# WORK REQUIRED:
Once the pictures are set aside, transcribe each line of the data exactly.

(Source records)
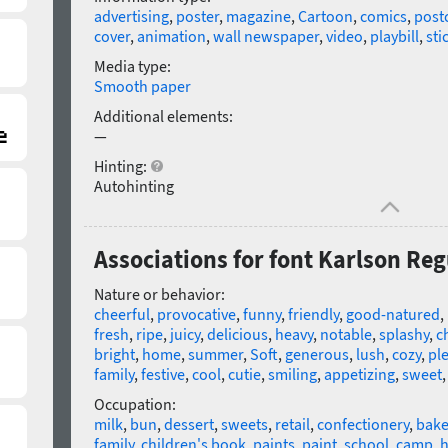
advertising
,
poster
,
magazine
,
Cartoon
,
comics
,
post
cover
,
animation
,
wall newspaper
,
video
,
playbill
,
sti
Media type:
Smooth paper
Additional elements:
—
Hinting:
Autohinting
Associations for font Karlson Reg
Nature or behavior:
cheerful
,
provocative
,
funny
,
friendly
,
good-natured
,
fresh
,
ripe
,
juicy
,
delicious
,
heavy
,
notable
,
splashy
,
c
bright
,
home
,
summer
,
Soft
,
generous
,
lush
,
cozy
,
pl
family
,
festive
,
cool
,
cutie
,
smiling
,
appetizing
,
sweet
Occupation:
milk
,
bun
,
dessert
,
sweets
,
retail
,
confectionery
,
bake
family
,
children's book
,
paints
,
paint
,
school
,
camp
,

# RESULT OF THE EXERCISE:
advertising
,
poster
,
magazine
,
Cartoon
,
comics
,
post
cover
,
animation
,
wall newspaper
,
video
,
playbill
,
sti
Media type:
Smooth paper
Additional elements:
—
Hinting:
Autohinting
Associations for font Karlson Reg
Nature or behavior:
cheerful
,
provocative
,
funny
,
friendly
,
good-natured
,
fresh
,
ripe
,
juicy
,
delicious
,
heavy
,
notable
,
splashy
,
c
bright
,
home
,
summer
,
Soft
,
generous
,
lush
,
cozy
,
pl
family
,
festive
,
cool
,
cutie
,
smiling
,
appetizing
,
sweet
Occupation:
milk
,
bun
,
dessert
,
sweets
,
retail
,
confectionery
,
bake
family
,
children's book
,
paints
,
paint
,
school
,
camp
,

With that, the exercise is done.